**Exercise instructions**: Lines from the one containing "家用餐具哪个品牌好、家用餐具消毒柜哪个牌子好、家用餐具" through the last line of the data are to be repeated word for word, both ends included.

Extracted page text data:
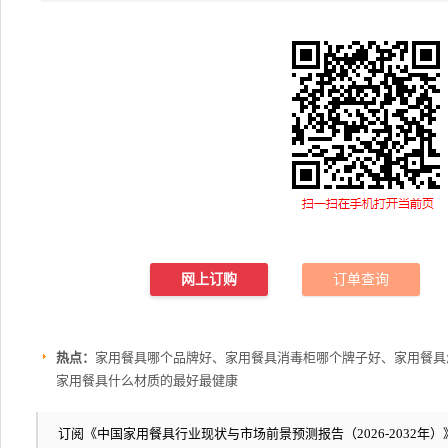
网上订购
订单查询
热点：
家用餐具哪个品牌好、家用餐具消毒柜哪个牌子好、家用餐具
家用餐具什么材质的最好最健康
订阅《中国家用餐具行业现状与市场前景预测报告（2026-2032年）》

**Task answer**:
家用餐具哪个品牌好、家用餐具消毒柜哪个牌子好、家用餐具
家用餐具什么材质的最好最健康
订阅《中国家用餐具行业现状与市场前景预测报告（2026-2032年）》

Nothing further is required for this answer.